In this embodiment, the first channel 1131 and the second channel 1141 are symmetrically disposed about the front channel 1111.

In this embodiment, the mobile chassis 110 has a rear end 112. First channel 1131, second channel 1141 extend from front wall 111 to proximate rear end 112. Therefore, the end parts of the first channel and the second channel have a certain distance with the rear end, and the center of gravity of the first supporting part and the center of gravity of the second supporting part are close to the rear end due to the fact that the first supporting part and the second supporting part are inclined towards the rear end, so that the supporting force of the movable chassis to the frame is ensured, and the stability of the structure is improved.

In some examples, the landmark may be a two-dimensional code identification with location information.

In some examples, the camera assembly 180 may be built into the top assembly 130. Therefore, the structural space of the top assembly 130 is fully utilized, and the robot has higher structural integration.

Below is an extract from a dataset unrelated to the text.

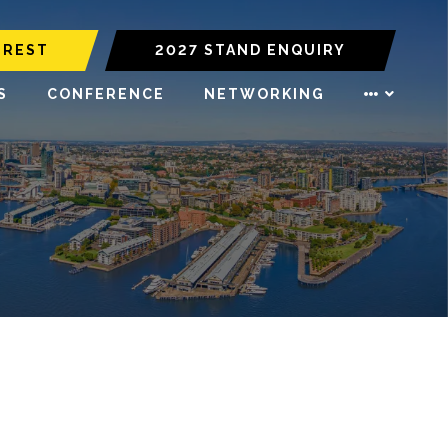
EREST
2027 STAND ENQUIRY
S
CONFERENCE
NETWORKING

In this embodiment, the top assembly 130 is a flat structure. The top member 130 includes a first face 131 and a second face 132 connected to the first face 131. The first face 131 faces a direction in which the robot 100 moves forward. In other words, the first face 131 may be generally facing the front face of the robot. The first face 131 is provided with a first interacting portion 1311. The top assembly 130 is disposed higher than the first and second supporting

parts

121 and 122. Specifically, the top assembly 130 is located at the top of the robot 100, and the top assembly 130 protrudes upward from the first and

second supports

121 and 122. In this case, the top assembly of the flat structure, on the one hand, increases the space for the tray to hold the articles because it is disposed higher than the first and second support portions, and on the other hand, does not affect the stability of the robot in the moving process despite being disposed at the end portions of the inclined first and second support portions, and makes it more stable to rotate the top assembly while the robot moves.

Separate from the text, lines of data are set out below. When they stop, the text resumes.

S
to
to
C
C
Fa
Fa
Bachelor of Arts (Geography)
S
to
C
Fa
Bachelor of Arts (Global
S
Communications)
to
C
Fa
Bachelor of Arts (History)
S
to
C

In the present embodiment, the image pickup unit 180 is provided on the second surface 132. Specifically, the second surface 132 may have an opening through which the camera assembly 180 captures a road sign image. Under this condition, the subassembly of making a video recording sets up in the top of robot, and the accessible is gathered road sign information and is fixed a position to can reduce the influence that the shelter from the thing to gathering road sign information as far as possible, promote the stability that the robot was fixed a position.

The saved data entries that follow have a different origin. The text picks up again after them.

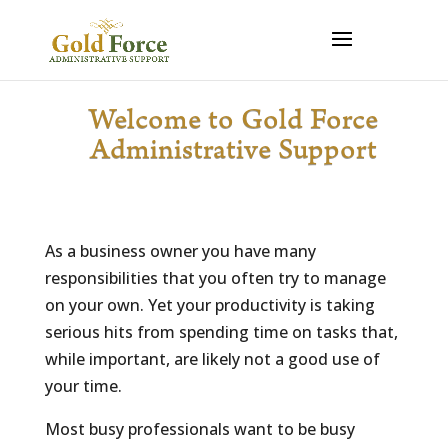
Welcome to Gold Force
Administrative Support
As a business owner you have many
responsibilities that you often try to manage
on your own. Yet your productivity is taking
serious hits from spending time on tasks that,
while important, are likely not a good use of
your time.
Most busy professionals want to be busy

In the present embodiment, the first surface 131 is substantially perpendicular to the second surface 132. The second face 132 has opposing first and

second ends

1321, 1322. First end 1321 is lower in height than second end 1322. Specifically, the top assembly 130 is entirely inclined toward the front of the robot 100. The first end 1321 is coupled to the first face 131. The second face 132 is provided with a second interactive portion 1323. The second interacting part 1323 is used for inputting a control command. The first interacting part 1311 displays the expression information. Therefore, the first interaction part faces the front of the robot generally, so that a user can observe expression information of the robot more easily, and after the user approaches the robot, the second interaction part arranged obliquely increases the interaction area facing the user during man-machine interaction, and is more convenient for the user to perform interaction with the robot.

In some examples, the input of the control instruction may be generated by the user touching the second interacting part 1323. The control instructions may include moving the robot to a predetermined position.

In some examples, the expression information may be used to express that the robot is blinking eyes, smiling, and so on. The expression information may be varied.

In this embodiment, the top assembly 130 may be a rectangular box.

In some examples, first interacting portion 1311 and second interacting portion 1323 employ curved screens. The first interactive part 1311 and the second interactive part 1323 may employ the same curved screen. It is understood that the first interactive part 1311 and the second interactive part 1323 may each employ a curved screen. In this case, the integrity of the interactive information display is improved, and the user experience is improved.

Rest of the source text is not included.